Lily, as you note, starts out to find out about her mother, but her journey results in self-knowledge. There are many reasons this happens.
First, Lily's journey ends in a place where her mother has been known and loved, as an adult and also as a child. This gives Lily knowledge about her mother that she would otherwise never have had. Since we are all part of our parents, in a figurative and literal sense, our knowing and understanding of them is an important part of our knowledge and understanding of ourselves. August and her sisters are able to fill in the blanks for Lily, about her mother as a child and what happened to her mother when she left T-Ray. This more complete picture of Deborah helps Lily to see her mother as a human being with her own needs and frailties, which is important because part of growing up is being able to see our parents as individuals, not just as our parents. This also helps Lily to accept what happened to her mother and allows her to gain some acceptance of herself. Now that she understands what led up to the day her mother died, she is able to forgive herself.
Second, Lily's journey exposes her to a different place, different people, different experiences, and different ideas. This allows her to examine her own ideas and feelings with a new perspective. She learns about community, from the Boatwrights, the bees, and the Daughters of Mary. She learns about the grace and beauty of hard work. She learns that people have problems and flaws, but they can manage to love one another, as she sees how May, with all her difficulties, is loved and accepted by her sisters, and how June, who is a very prickly sort of woman, is loved and accepted. This allows her to accept her mother and to accept herself. She gains insight into her previous ideas about race, which allows her to grow into a person without prejudice. She also gains some insight into T-Ray, and this is important because Lily really needs that in order to move on, to not be crippled by a hatred of him.

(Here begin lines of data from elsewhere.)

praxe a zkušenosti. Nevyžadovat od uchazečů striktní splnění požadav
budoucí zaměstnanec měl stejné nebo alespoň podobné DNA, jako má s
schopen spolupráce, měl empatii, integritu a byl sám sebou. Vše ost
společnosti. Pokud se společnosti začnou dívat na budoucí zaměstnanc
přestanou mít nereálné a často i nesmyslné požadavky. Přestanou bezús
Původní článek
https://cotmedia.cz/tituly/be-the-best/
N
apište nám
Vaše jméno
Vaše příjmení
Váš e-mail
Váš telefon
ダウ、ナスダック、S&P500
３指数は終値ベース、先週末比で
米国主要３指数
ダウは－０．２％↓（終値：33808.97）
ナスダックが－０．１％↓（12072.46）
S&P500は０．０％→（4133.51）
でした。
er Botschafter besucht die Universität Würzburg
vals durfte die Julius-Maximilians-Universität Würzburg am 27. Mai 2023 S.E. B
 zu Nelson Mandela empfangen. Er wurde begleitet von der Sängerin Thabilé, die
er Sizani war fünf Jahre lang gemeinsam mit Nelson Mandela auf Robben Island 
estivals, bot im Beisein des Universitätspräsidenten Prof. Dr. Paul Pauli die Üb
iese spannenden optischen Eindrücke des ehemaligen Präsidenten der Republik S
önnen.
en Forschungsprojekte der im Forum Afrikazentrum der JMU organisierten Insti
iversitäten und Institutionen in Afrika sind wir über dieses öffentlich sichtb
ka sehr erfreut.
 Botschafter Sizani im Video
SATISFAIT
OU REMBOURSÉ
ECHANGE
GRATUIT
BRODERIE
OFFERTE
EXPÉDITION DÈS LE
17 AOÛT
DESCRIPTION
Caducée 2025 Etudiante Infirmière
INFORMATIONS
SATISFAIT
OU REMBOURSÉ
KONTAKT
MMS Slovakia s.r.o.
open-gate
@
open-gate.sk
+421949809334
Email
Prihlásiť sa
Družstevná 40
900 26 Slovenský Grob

She falls in love, which is an important part of growing, and in this case, also helps her to grow as a human being without prejudices. She is exposed, for what appears to be the first time, to spirituality, in the form of Black Mary, which helps her to understand that there is a power larger than she, which also helps her to gain acceptance of herself and others.
The Secret Life of Bees is a fine example of the literary tradition of the "quest." Lily begins with a great deal of neediness, guilt, resentment, and heedless prejudice, and by the end of the book, she has gained an understanding of herself and the world around her that will allow her to continue to grow and thrive. I do wish Sue Monk Kidd would write a sequel because I think we would all love to know what happens to Lily now.